W swoim blogu napisał, że został poinformowany, że nie będzie miał możliwości powrotu do Stanów na zasadzie programu wizowego, tak więc szanse że w ogóle kiedykolwiek tu powróci są małe.
Flake powiedział, że każda jego wizyta w Stanach jest związana z prowadzeniem konferencji, treningów i przygotowywaniem prezentacji.
Tym razem go zatrzymano. Przesłuchiwano go przez prawie 5 godzin, żądając odpowiedzi kim jest i jaka jest właściwa przyczyna jego współpracy z Blackhat.

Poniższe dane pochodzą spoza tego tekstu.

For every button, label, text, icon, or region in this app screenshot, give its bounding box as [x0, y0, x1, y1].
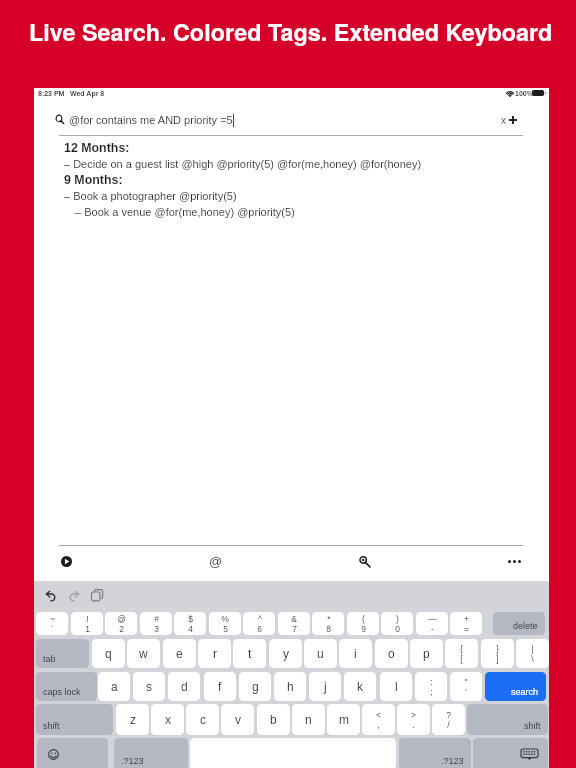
button[interactable]: *	[312, 612, 344, 635]
staticText: =	[464, 624, 469, 633]
staticText: [	[460, 654, 463, 663]
button[interactable]: s	[133, 672, 165, 701]
button[interactable]: "	[450, 672, 482, 701]
staticText: @	[209, 554, 223, 569]
button[interactable]: search	[485, 672, 546, 701]
button[interactable]: k	[344, 672, 376, 701]
button[interactable]: Search	[52, 111, 70, 129]
button[interactable]: shift	[467, 704, 548, 735]
button[interactable]: b	[257, 704, 290, 735]
button[interactable]: @	[105, 612, 137, 635]
button[interactable]: p	[410, 639, 443, 668]
button[interactable]: o	[375, 639, 408, 668]
button[interactable]	[473, 738, 548, 768]
staticText: /	[447, 720, 450, 729]
button[interactable]: ^	[243, 612, 275, 635]
button[interactable]: d	[168, 672, 200, 701]
button[interactable]: x	[151, 704, 184, 735]
staticText: 7	[292, 624, 297, 633]
button[interactable]: <	[362, 704, 395, 735]
button[interactable]: shift	[36, 704, 113, 735]
staticText: #	[154, 614, 159, 623]
button[interactable]: Paste	[87, 585, 107, 605]
button[interactable]: m	[327, 704, 360, 735]
button[interactable]: Zoom	[353, 550, 375, 572]
button[interactable]: n	[292, 704, 325, 735]
button[interactable]: >	[397, 704, 430, 735]
button[interactable]: y	[269, 639, 302, 668]
staticText: —	[428, 614, 437, 623]
button[interactable]: t	[233, 639, 266, 668]
staticText: search	[511, 687, 539, 697]
button[interactable]: {	[445, 639, 478, 668]
staticText: -	[431, 624, 434, 633]
staticText: @	[117, 614, 126, 623]
button[interactable]: Clear	[495, 112, 511, 128]
button[interactable]: !	[71, 612, 103, 635]
staticText: Live Search. Colored Tags. Extended Keyb…	[29, 15, 553, 49]
button[interactable]: ?	[432, 704, 465, 735]
staticText: m	[339, 713, 349, 726]
button[interactable]: #	[140, 612, 172, 635]
button[interactable]: (	[347, 612, 379, 635]
staticText: ?	[446, 710, 451, 719]
staticText: 2	[119, 624, 124, 633]
button[interactable]: g	[239, 672, 271, 701]
button[interactable]: h	[274, 672, 306, 701]
staticText: *	[327, 614, 331, 623]
button[interactable]: .?123	[399, 738, 471, 768]
staticText: ]	[496, 654, 499, 663]
button[interactable]: —	[416, 612, 448, 635]
button[interactable]: f	[204, 672, 236, 701]
button[interactable]: j	[309, 672, 341, 701]
button[interactable]: caps lock	[36, 672, 97, 701]
button[interactable]: More	[503, 550, 525, 572]
button[interactable]	[37, 738, 108, 768]
button[interactable]: Tags	[205, 550, 227, 572]
button[interactable]: :	[415, 672, 447, 701]
button[interactable]: .?123	[114, 738, 188, 768]
button[interactable]: )	[381, 612, 413, 635]
staticText: ,	[377, 720, 380, 729]
staticText: .	[412, 720, 415, 729]
button[interactable]: }	[481, 639, 514, 668]
staticText: c	[200, 713, 206, 726]
button[interactable]: i	[339, 639, 372, 668]
button[interactable]: tab	[36, 639, 89, 668]
button[interactable]: – Book a venue @for(me,honey) @priority(…	[50, 204, 532, 220]
button[interactable]: u	[304, 639, 337, 668]
button[interactable]: w	[127, 639, 160, 668]
button[interactable]: v	[221, 704, 254, 735]
staticText: 6	[257, 624, 262, 633]
button[interactable]: delete	[493, 612, 545, 635]
button[interactable]: – Book a photographer @priority(5)	[50, 188, 532, 204]
button[interactable]: &	[278, 612, 310, 635]
button[interactable]: 9 Months:	[50, 172, 532, 188]
button[interactable]: +	[450, 612, 482, 635]
button[interactable]: Redo	[64, 586, 84, 606]
staticText: t	[248, 647, 252, 660]
button[interactable]: ~	[36, 612, 68, 635]
button[interactable]: |	[516, 639, 549, 668]
staticText: 8	[326, 624, 331, 633]
button[interactable]: a	[98, 672, 130, 701]
staticText: x	[165, 713, 171, 726]
button[interactable]: z	[116, 704, 149, 735]
button[interactable]: – Decide on a guest list @high @priority…	[50, 156, 532, 172]
button[interactable]: $	[174, 612, 206, 635]
button[interactable]: e	[163, 639, 196, 668]
button[interactable]: Undo	[41, 586, 61, 606]
button[interactable]: Play	[55, 550, 77, 572]
button[interactable]: l	[380, 672, 412, 701]
button[interactable]: q	[92, 639, 125, 668]
button[interactable]: c	[186, 704, 219, 735]
button[interactable]: %	[209, 612, 241, 635]
staticText: tab	[43, 654, 56, 664]
button[interactable]: r	[198, 639, 231, 668]
staticText: w	[139, 647, 148, 660]
button[interactable]: Add	[505, 112, 521, 128]
staticText: v	[235, 713, 241, 726]
button[interactable]: 12 Months:	[50, 140, 532, 156]
staticText: n	[305, 713, 312, 726]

Zdaje się, że wysocy urzędnicy wierzą, że odkąd ich kraj wie o wszystkich zabezpieczeniach Interweb, nie ma powodu dla którego mieliby potrzebować jakiegoś tam obcokrajowca, aby im się spowiadał jak to wszystko działa. Chcieli po prostu wiedzieć dlaczego to Amerykanin nie mógłby prowadzić tego typu zajęć i treningów.
Jak na ironię, jeśli istniałoby porozumienie pomiędzy jego firmą a Blackhat, wtedy jego wjazd do Stanów byłby w pewnym stopniu taki:„niemiecka firma wysyła kolesia, żeby wykonywał robotę”, i wszystko byłoby w porządku. Niestety organizacja zajęłaby za dużo czasu.